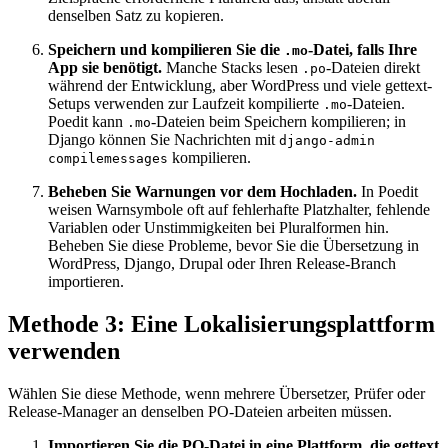
denselben Satz zu kopieren.
Speichern und kompilieren Sie die
-Datei, falls Ihre
.mo
App sie benötigt.
Manche Stacks lesen
-Dateien direkt
.po
während der Entwicklung, aber WordPress und viele gettext-
Setups verwenden zur Laufzeit kompilierte
-Dateien.
.mo
Poedit kann
-Dateien beim Speichern kompilieren; in
.mo
Django können Sie Nachrichten mit
django-admin
kompilieren.
compilemessages
Beheben Sie Warnungen vor dem Hochladen.
In Poedit
weisen Warnsymbole oft auf fehlerhafte Platzhalter, fehlende
Variablen oder Unstimmigkeiten bei Pluralformen hin.
Beheben Sie diese Probleme, bevor Sie die Übersetzung in
WordPress, Django, Drupal oder Ihren Release-Branch
importieren.
Methode 3: Eine Lokalisierungsplattform
verwenden
Wählen Sie diese Methode, wenn mehrere Übersetzer, Prüfer oder
Release-Manager an denselben PO-Dateien arbeiten müssen.
Importieren Sie die PO-Datei in eine Plattform, die gettext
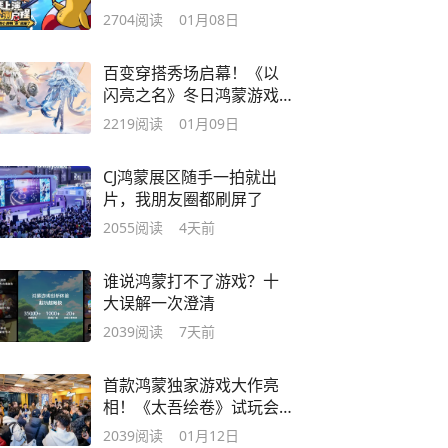
无界限
2704
阅读
01月08日
百变穿搭秀场启幕！《以
闪亮之名》冬日鸿蒙游戏
节解锁高光之旅
2219
阅读
01月09日
CJ鸿蒙展区随手一拍就出
片，我朋友圈都刷屏了
2055
阅读
4天前
谁说鸿蒙打不了游戏？十
大误解一次澄清
2039
阅读
7天前
首款鸿蒙独家游戏大作亮
相！《太吾绘卷》试玩会
燃动上海
2039
阅读
01月12日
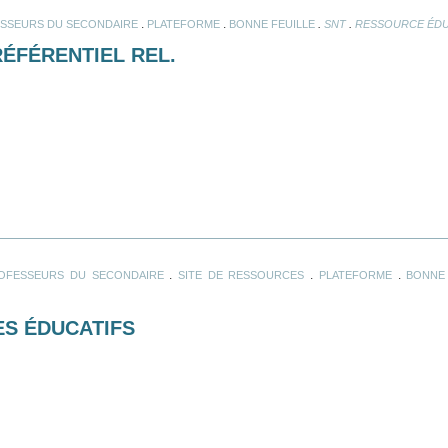
.
.
.
.
SSEURS DU SECONDAIRE
PLATEFORME
BONNE FEUILLE
SNT
RESSOURCE ÉDU
RÉFÉRENTIEL REL.
.
.
.
OFESSEURS DU SECONDAIRE
SITE DE RESSOURCES
PLATEFORME
BONNE 
S ÉDUCATIFS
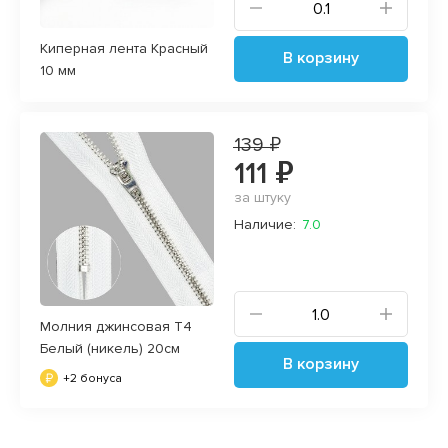
Киперная лента Красный
В корзину
10 мм
139 ₽
111 ₽
за штуку
Наличие:
7.0
Молния джинсовая Т4
Белый (никель) 20см
В корзину
+2 бонуса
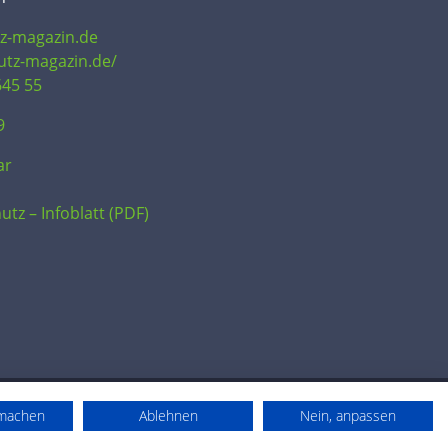
tz-magazin.de
hutz-magazin.de/
645 55
9
ar
utz – Infoblatt (PDF)
rmachen
Ablehnen
Nein, anpassen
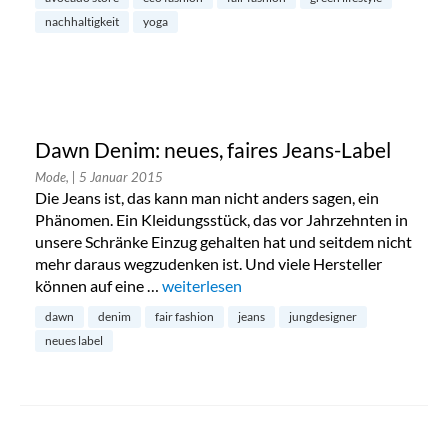
nachhaltigkeit
yoga
Dawn Denim: neues, faires Jeans-Label
Mode,
| 5 Januar 2015
Die Jeans ist, das kann man nicht anders sagen, ein
Phänomen. Ein Kleidungsstück, das vor Jahrzehnten in
unsere Schränke Einzug gehalten hat und seitdem nicht
mehr daraus wegzudenken ist. Und viele Hersteller
können auf eine …
„Dawn Denim: neues, faires Jeans-Label“
weiterlesen
dawn
denim
fair fashion
jeans
jungdesigner
neues label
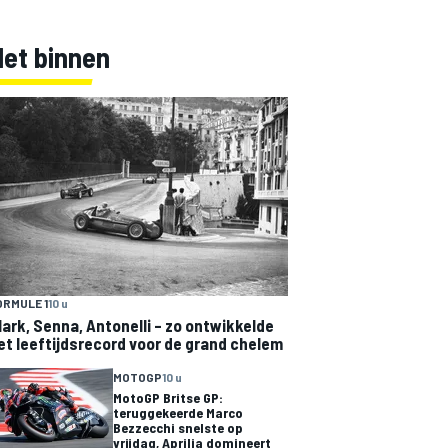
Net binnen
ORMULE 1
10 u
lark, Senna, Antonelli – zo ontwikkelde
et leeftijdsrecord voor de grand chelem
MOTOGP
10 u
MotoGP Britse GP:
teruggekeerde Marco
Bezzecchi snelste op
vrijdag, Aprilia domineert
——
All of the entries above are to be duplicated exactly, with every image left out.

## [Result for this exercise]
denselben Satz zu kopieren.
Speichern und kompilieren Sie die
-Datei, falls Ihre
.mo
App sie benötigt.
Manche Stacks lesen
-Dateien direkt
.po
während der Entwicklung, aber WordPress und viele gettext-
Setups verwenden zur Laufzeit kompilierte
-Dateien.
.mo
Poedit kann
-Dateien beim Speichern kompilieren; in
.mo
Django können Sie Nachrichten mit
django-admin
kompilieren.
compilemessages
Beheben Sie Warnungen vor dem Hochladen.
In Poedit
weisen Warnsymbole oft auf fehlerhafte Platzhalter, fehlende
Variablen oder Unstimmigkeiten bei Pluralformen hin.
Beheben Sie diese Probleme, bevor Sie die Übersetzung in
WordPress, Django, Drupal oder Ihren Release-Branch
importieren.
Methode 3: Eine Lokalisierungsplattform
verwenden
Wählen Sie diese Methode, wenn mehrere Übersetzer, Prüfer oder
Release-Manager an denselben PO-Dateien arbeiten müssen.
Importieren Sie die PO-Datei in eine Plattform, die gettext
无界限
2704
阅读
01月08日
百变穿搭秀场启幕！《以
闪亮之名》冬日鸿蒙游戏
节解锁高光之旅
2219
阅读
01月09日
CJ鸿蒙展区随手一拍就出
片，我朋友圈都刷屏了
2055
阅读
4天前
谁说鸿蒙打不了游戏？十
大误解一次澄清
2039
阅读
7天前
首款鸿蒙独家游戏大作亮
相！《太吾绘卷》试玩会
燃动上海
2039
阅读
01月12日
.
.
.
.
SSEURS DU SECONDAIRE
PLATEFORME
BONNE FEUILLE
SNT
RESSOURCE ÉDU
RÉFÉRENTIEL REL.
.
.
.
OFESSEURS DU SECONDAIRE
SITE DE RESSOURCES
PLATEFORME
BONNE 
S ÉDUCATIFS
Киперная лента Красный
В корзину
10 мм
139 ₽
111 ₽
за штуку
Наличие:
7.0
Молния джинсовая Т4
Белый (никель) 20см
В корзину
+2 бонуса
tz-magazin.de
hutz-magazin.de/
645 55
9
ar
utz – Infoblatt (PDF)
rmachen
Ablehnen
Nein, anpassen
nachhaltigkeit
yoga
Dawn Denim: neues, faires Jeans-Label
Mode,
| 5 Januar 2015
Die Jeans ist, das kann man nicht anders sagen, ein
Phänomen. Ein Kleidungsstück, das vor Jahrzehnten in
unsere Schränke Einzug gehalten hat und seitdem nicht
mehr daraus wegzudenken ist. Und viele Hersteller
können auf eine …
„Dawn Denim: neues, faires Jeans-Label“
weiterlesen
dawn
denim
fair fashion
jeans
jungdesigner
neues label
Net binnen
ORMULE 1
10 u
lark, Senna, Antonelli – zo ontwikkelde
et leeftijdsrecord voor de grand chelem
MOTOGP
10 u
MotoGP Britse GP:
teruggekeerde Marco
Bezzecchi snelste op
vrijdag, Aprilia domineert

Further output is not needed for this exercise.